1-800-Flowers' revenue increased 12% in the last quarter. The company's CMO reveals how it's adapting its business and advertising as people send more flowers during the pandemic.


While some companies are grappling with the fallout of the coronavirus on their businesses, 1-800-Flowers's business is blossoming, with revenue up more than 12% year-over-year in the most recent quarter.

In the second installment of our new CMO series, we talked to its CMO Amit Shah about how the company is adapting its business as more people send flowers, how it's increasing ad spending, and why product and marketing need to work more closely together.

The following interview has been edited and condensed for clarity.

Tanya Dua: Some companies have been hit hard by the coronavirus, but it's been the opposite for you?

Amit Shah: We find ourselves being leaned on even more as customers seek more meaningful and deeper connections. Initially, we saw a softer consumer demand for floral gifts. We have since seen the pattern reverse itself as customers adapt to the new environment and send gifts.

Everyday occasions – which have always been the biggest part of our floral business – have taken on new meaning as people want to reach out to celebrate birthdays, new babies, and anniversaries from afar. We've seen an increase in floral gifts being sent "just because."

Dua: How has this impacted your business?

Shah: Companies that have embraced e-commerce have seen a disproportionate increase in customer acquisition and outcomes. We have had e-commerce for a long time, so we are seeing our strengths play out in terms of our growth. Our total third-quarter revenues increased 12.2%, and we've reaffirmed our growth guidance for the fiscal year 2020, with a total consolidated revenue growth of 8-9% compared to last year.

Dua: How are your strengths are playing out?

Shah: We have a robust mobile app and optimized mobile site and that's paying off. During the peak holidays, including Mother's Day, the percentage of mobile traffic is approximately 65%. Mother's Day is like the Super Bowl for us, and mobile orders accounted for approximately 45% of our Mother's Day revenue this year.

We were also an early adopter of Apple Pay, and we have benefitted from that, as with people's increasing adoption of mobile, their usage of Apple Pay has also increased. We have done a lot of testing with where the button should be placed to make it the easiest for customers to check out. We were also the first company in the gifting space to embrace Venmo.

Dua: How are you adapting the business to meet this increased demand?

Shah: We are expanding on our mission of facilitating expression, connection and celebration.
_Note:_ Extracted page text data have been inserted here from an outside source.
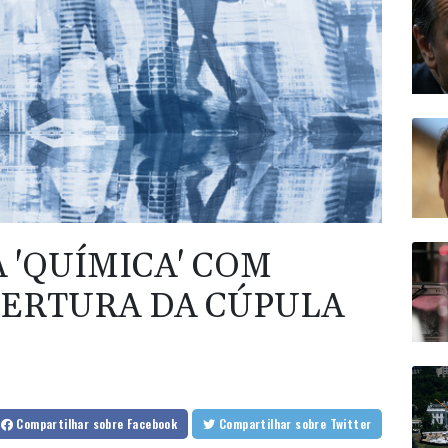
 'QUÍMICA' COM
ERTURA DA CÚPULA
Compartilhar
sobre Facebook
Compartilhar
sobre Twitter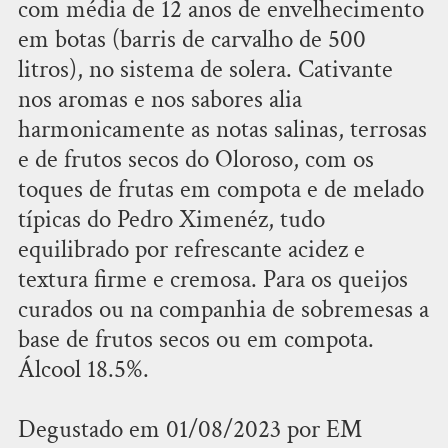
com média de 12 anos de envelhecimento
em botas (barris de carvalho de 500
litros), no sistema de solera. Cativante
nos aromas e nos sabores alia
harmonicamente as notas salinas, terrosas
e de frutos secos do Oloroso, com os
toques de frutas em compota e de melado
típicas do Pedro Ximenéz, tudo
equilibrado por refrescante acidez e
textura firme e cremosa. Para os queijos
curados ou na companhia de sobremesas a
base de frutos secos ou em compota.
Álcool 18.5%.
Degustado em 01/08/2023 por EM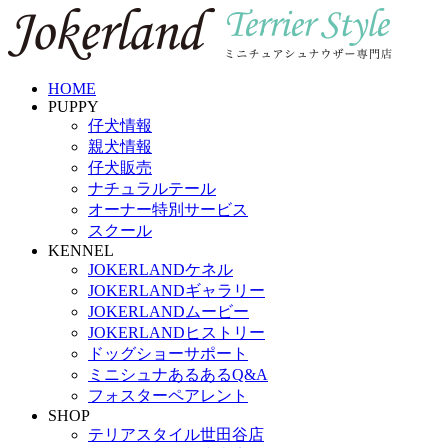
HOME
PUPPY
仔犬情報
親犬情報
仔犬販売
ナチュラルテール
オーナー特別サービス
スクール
KENNEL
JOKERLANDケネル
JOKERLANDギャラリー
JOKERLANDムービー
JOKERLANDヒストリー
ドッグショーサポート
ミニシュナあるあるQ&A
フォスターペアレント
SHOP
テリアスタイル世田谷店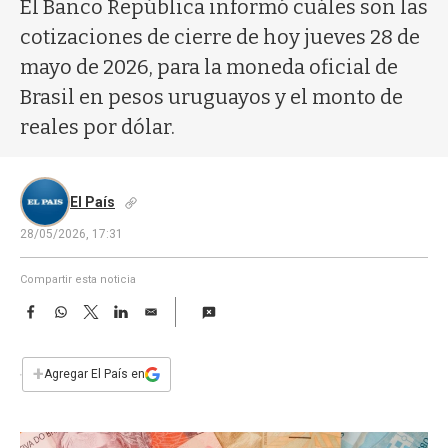
a
El Banco República informó cuáles son las
cotizaciones de cierre de hoy jueves 28 de
mayo de 2026, para la moneda oficial de
Brasil en pesos uruguayos y el monto de
reales por dólar.
El País
28/05/2026, 17:31
Compartir esta noticia
F
W
T
L
E
a
h
w
i
m
c
a
i
n
a
e
t
t
k
i
+
Agregar El País en
b
s
t
e
l
o
A
e
d
o
p
r
I
k
p
n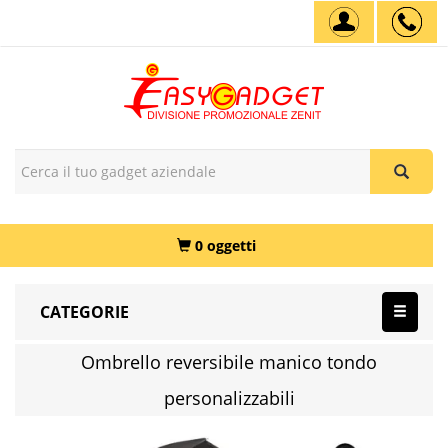
0 oggetti
CATEGORIE
Ombrello reversibile manico tondo
personalizzabili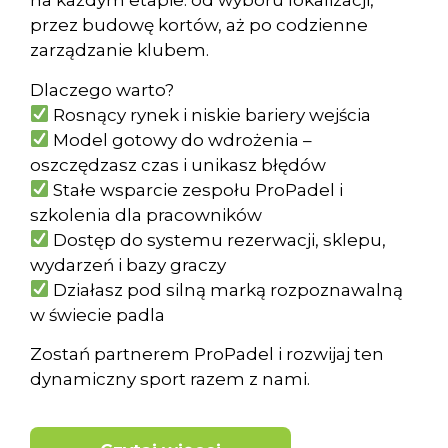
na każdym etapie: od wyboru lokalizacji,
przez budowę kortów, aż po codzienne
zarządzanie klubem.
Dlaczego warto?
Rosnący rynek i niskie bariery wejścia
Model gotowy do wdrożenia –
oszczędzasz czas i unikasz błędów
Stałe wsparcie zespołu ProPadel i
szkolenia dla pracowników
Dostęp do systemu rezerwacji, sklepu,
wydarzeń i bazy graczy
Działasz pod silną marką rozpoznawalną
w świecie padla
Zostań partnerem ProPadel i rozwijaj ten
dynamiczny sport razem z nami.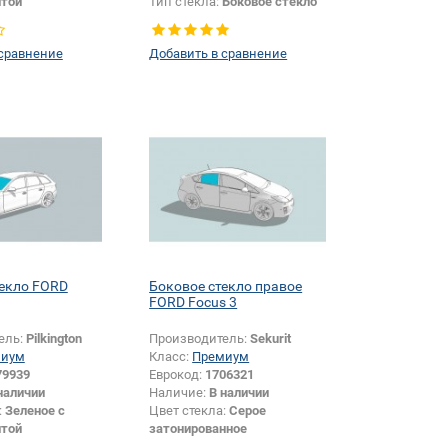
той
Тип стекла:
Боковое стекло
Боковое стекло
левое
 сравнение
Добавить в сравнение
текло FORD
Боковое стекло правое
FORD Focus 3
ель:
Pilkington
Производитель:
Sekurit
миум
Класс:
Премиум
79939
Еврокод:
1706321
наличии
Наличие:
В наличии
:
Зеленое с
Цвет стекла:
Серое
той
затонированное
крепления
Тип стекла:
Боковое стекло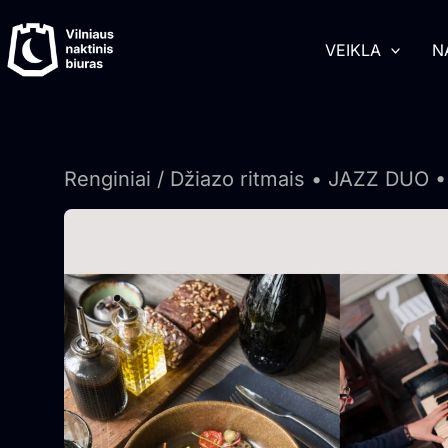
Pereiti
turinį
prie
VEIKLA
N
turinio
Renginiai
/ Džiazo ritmais • JAZZ DUO •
You can obviously buy and send our products, but another form of expression is the free e-cards that you can send from our website. We have launched the "Connection Community" platform with Wisdo, which lets people seek support and build meaningful connections with others who may be going through similar things in life.

We've built a technology called "SmartGift "that allows shoppers to send a gift even if they don't know the recipient's address. Adoption is up double digits now because a lot of people are working from home. Lastly, we are celebrating our community with our "Local Heroes campaign." We have 4,000 local florists in our network, and we have been helping them with innovative payment plans, sending demand their way.
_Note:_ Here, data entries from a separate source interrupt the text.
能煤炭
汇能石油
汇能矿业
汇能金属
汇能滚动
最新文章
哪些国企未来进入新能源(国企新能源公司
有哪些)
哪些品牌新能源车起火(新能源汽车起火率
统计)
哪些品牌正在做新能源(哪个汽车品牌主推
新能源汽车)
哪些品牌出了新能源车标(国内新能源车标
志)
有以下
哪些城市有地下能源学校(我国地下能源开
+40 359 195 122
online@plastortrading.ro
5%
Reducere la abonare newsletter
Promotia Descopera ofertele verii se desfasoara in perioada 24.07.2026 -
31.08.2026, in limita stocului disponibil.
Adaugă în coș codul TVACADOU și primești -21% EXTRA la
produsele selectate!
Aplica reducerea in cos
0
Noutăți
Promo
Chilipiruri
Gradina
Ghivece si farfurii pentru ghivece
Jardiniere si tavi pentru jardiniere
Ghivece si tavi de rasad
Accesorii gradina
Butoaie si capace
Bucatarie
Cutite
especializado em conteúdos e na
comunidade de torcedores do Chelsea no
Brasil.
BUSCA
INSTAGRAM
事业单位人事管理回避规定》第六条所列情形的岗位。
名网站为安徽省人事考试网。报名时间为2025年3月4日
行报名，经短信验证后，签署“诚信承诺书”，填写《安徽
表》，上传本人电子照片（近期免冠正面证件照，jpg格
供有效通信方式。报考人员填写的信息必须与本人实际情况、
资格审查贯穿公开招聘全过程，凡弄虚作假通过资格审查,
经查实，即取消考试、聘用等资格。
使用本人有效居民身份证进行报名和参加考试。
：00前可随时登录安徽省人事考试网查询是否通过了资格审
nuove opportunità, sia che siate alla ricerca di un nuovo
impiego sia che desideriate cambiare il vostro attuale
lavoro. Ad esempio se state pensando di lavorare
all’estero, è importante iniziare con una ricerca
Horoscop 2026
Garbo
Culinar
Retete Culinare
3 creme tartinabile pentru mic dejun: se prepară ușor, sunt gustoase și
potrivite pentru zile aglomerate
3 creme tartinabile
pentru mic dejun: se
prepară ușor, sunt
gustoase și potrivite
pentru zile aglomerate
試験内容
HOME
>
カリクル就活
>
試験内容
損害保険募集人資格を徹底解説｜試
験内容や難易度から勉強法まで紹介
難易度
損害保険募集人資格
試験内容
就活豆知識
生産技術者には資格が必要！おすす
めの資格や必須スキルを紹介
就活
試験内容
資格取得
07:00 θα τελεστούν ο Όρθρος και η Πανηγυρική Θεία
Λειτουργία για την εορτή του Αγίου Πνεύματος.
Dua: How has that affected your ad spend?

Shah: We are very relevant right now, so we are not pulling back on marketing. We are taking advantage of the cost of media falling by increasing our investment in both bottom of the funnel and mid-funnel, especially search marketing. We've also increased the number of video creative that we are putting out there. So, for example, we tested TikTok and had a bunch of videos around Mother's Day on that. We've also increased our investment in the Google stack, especially YouTube.

Dua: How do you think your role as a CMO has changed since the pandemic?

Shah: I lead cross-functional teams across 15-plus brands, and decision-making has accelerated tremendously. I also run our product stack, and it is critical that marketing and product are intertwined. Some brands have great ads, but then when you click on them, the experience is bad. We spend a lot of time making sure that the continuum from stimulus to consumption to transaction is very seamless. 

On the marketing side, we've invested in a full-funnel approach. There's a strange dichotomy in the marketplace where you have brand marketers and performance marketers, and that misses the point. We want to be relevant to the right customers at the right time. The way to do that is to hold performance marketers responsible for thinking through the brand outcomes, and the brand marketers for thinking deeply about performance KPIs, and then surrounding these teams with a great creative team.

Dua: What will be the biggest change in your industry and marketing in general due to the coronavirus?

Shah: People will rely more on established brands. A lot of startups that have VC money go and acquire customers without really thinking about longterm connections with their communities, and that will fundamentally change. Brands that really live out their purpose are going to come out as winners.

There's also going to be a great realignment of the relationship between the brands and platforms. Platforms are realizing that marketing dollars are important for their survival and that they need to work much more deeply with brands. We have experienced a lot of more deepening of conversations with the publishers and platforms than ever before.